Захват Доротеи, 15 июля 1798
Томаса Виткомба
Дата

15 июля 1798

Место

97 миль (156 км) к юго-востоку от Картахены, Испания

Итог

Победа англичан

Противники
Великобритания Испания
Командующие
Капитан Мэнли Диксон Коммодор Дон Феликс О'Нил
Силы сторон
Линейный корабль
HMS Lion
Фрегаты
Pomona
Proserpine
Santa Cazilda
Santa Dorotea
Потери
2 раненых 20 убитых, 32 раненых, Santa Dorotea захвачен
 
Англо-испанская война (1796—1808)
Кадисский залив

Картахена (1)Сан-ВисентеТринидадСан-ХуанКадисСанта-КрусКартахена (2)Сент-Джордж КейМеноркаГибралтарФеррольЗалив АльхесирасГибралтарский заливМыс Санта-МарияБулоньМыс ФинистерреТрафальгарГаванаРио-де-Ла-ПлатаРота


Сражение 15 июля 1798, или бой у Картахены — второстепенное морское сражение периода французских революционных войн, произошло 15 июля 1798 года в 97 милях к юго-востоку от Картахены, Испания. В этом бою линейный корабль Королевского флота HMS Lion под командованием капитана Мэнли Диксона одержал победу над эскадрой из четырёх испанских фрегатов под командованием коммодора Дона Феликса O’Нила.

Lion был одним из нескольких кораблей, отправленных в западное Средиземноморье вице-адмиралом графом Сент-Винсентом, командующим британским Средиземноморским флотом, базирующимся на Тахо в Португалии, в конце весны 1798 года. Испанские суда были рейдерами, которые отплыли из Картахены в Мурсии семью днями ранее, и были перехвачен при возвращении на базу после неудачного похода. Хотя вместе мощь испанских судов превосходила британское судно, по отдельности они были слабее и коммодор О’Нил не смог скоординировать действия своей эскадры. В результате один из фрегатов, Санта Доротея, отстал от остальных кораблей и был атакован Lion. Несмотря на эффективный огонь с дальней дистанции по британскому кораблю остальной части испанской эскадры, отрезанная Санта Доротея была вынуждена сдаться. О’Нил в конечном итоге вернулся обратно к Картахену с оставшимися фрегатами.

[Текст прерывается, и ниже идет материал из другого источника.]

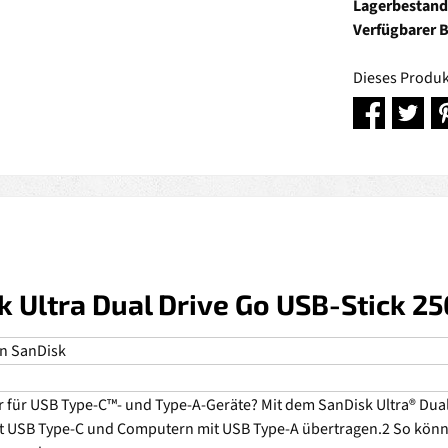
Lagerbestand
Verfügbarer 
Dieses Produk
 Ultra Dual Drive Go USB-Stick 2
on SanDisk
 für USB Type-C™- und Type-A-Geräte? Mit dem SanDisk Ultra® Dua
t USB Type-C und Computern mit USB Type-A übertragen.2 So könne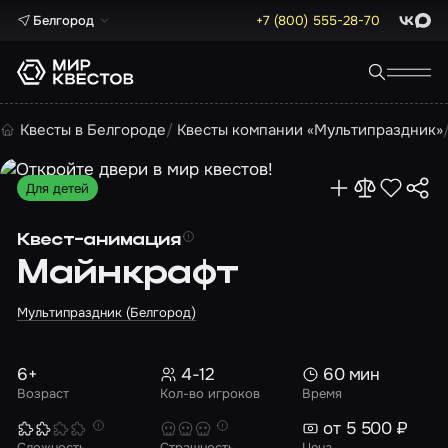
Белгород
+7 (800) 555-28-70
ВКонта
Max
Квесты в Белгороде
Квесты компании «Мультипраздник»
Для детей
Квест-анимация
Майнкрафт
Мультипраздник (Белгород)
6+
4-12
60 мин
Возраст
Кол-во игроков
Время
от 5 500 ₽
Сложность
Страшность
Цена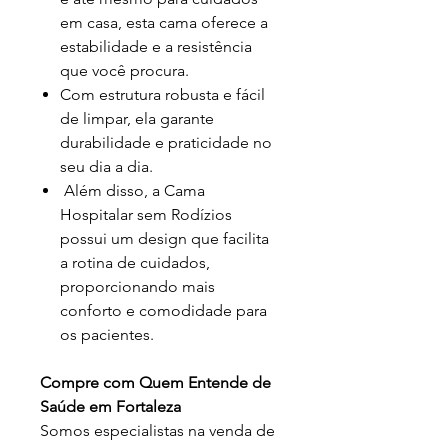
em casa, esta cama oferece a
estabilidade e a resistência
que você procura.
Com estrutura robusta e fácil
de limpar, ela garante
durabilidade e praticidade no
seu dia a dia.
Além disso, a Cama
Hospitalar sem Rodízios
possui um design que facilita
a rotina de cuidados,
proporcionando mais
conforto e comodidade para
os pacientes.
Compre com Quem Entende de
Saúde em Fortaleza
Somos especialistas na venda de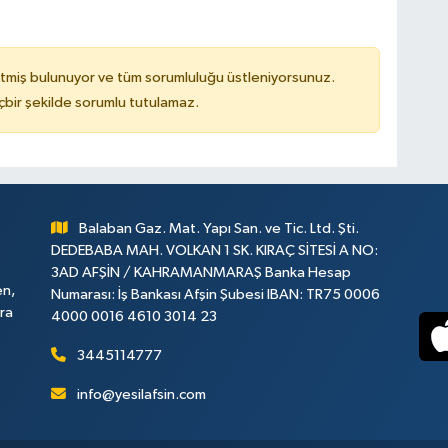
tmiş bulunuyor ve tüm sorumluluğu üstleniyorsunuz.
çbir şekilde sorumlu tutulamaz.
Balaban Gaz. Mat. Yapı San. ve Tic. Ltd. Şti.
DEDEBABA MAH. VOLKAN 1 SK. KIRAÇ SİTESİ A NO:
3AD AFŞİN / KAHRAMANMARAŞ Banka Hesap
en,
Numarası: İş Bankası Afşin Şubesi IBAN: TR75 0006
ara
4000 0016 4610 3014 23
3445114777
info@yesilafsin.com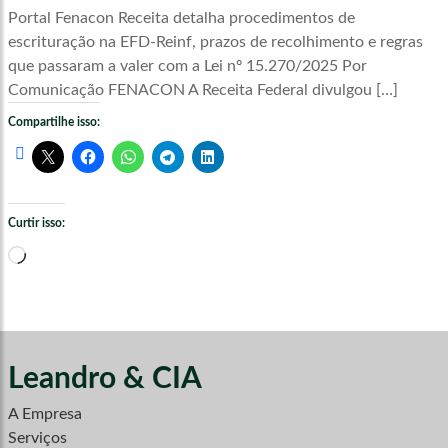
Portal Fenacon Receita detalha procedimentos de
escrituração na EFD-Reinf, prazos de recolhimento e regras
que passaram a valer com a Lei nº 15.270/2025 Por
Comunicação FENACON A Receita Federal divulgou […]
Compartilhe isso:
Curtir isso:
Carregando...
Leandro & CIA
A Empresa
Serviços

Не встретив сопротивления, Диксон смог сохранить свой приз и отправить его во флот графа Сент-Винсента в Кадис, где он был впоследствии приобретен для Королевского флота. Lion остался в Средиземном море ещё год, принял участие в блокаде Мальты и Александрии. Испанцы, чьи морские порты были блокированы эскадрами Королевского флота, не предпринимали никаких активных действий в Средиземном море в течение года.





Предыстория

В начале 1797 г., Средиземное море полностью находилось под контролем французского флота и их союзников, в том числе Испании, которая перешла на сторону французов в конце 1796 по условиям Договора в Сан-Ильдефонсо. Не имея доступа к глубоководным гаваням и испытывая нехватку запасов, Королевский флот, развернутый в Средиземном море под командованием вице-адмирала сэра Джона Джервиса, был вынужден уйти в ближайший союзный порт в устье реки Тежу в Португалии.[1] Хотя англичанам и пришлось отступить, флот Джервиса был вполне боеспособен и 14 февраля 1797 г. нанес поражение Испании в битве при мысе Сент-Винсент, захватив четыре испанских линейных корабля .[2] Возобновилась блокада испанских атлантических портов, в том числе и Кадиса, важного, хорошо укрепленного порта, и испанцы не предпринимали попыток прорыва до конца года.[3]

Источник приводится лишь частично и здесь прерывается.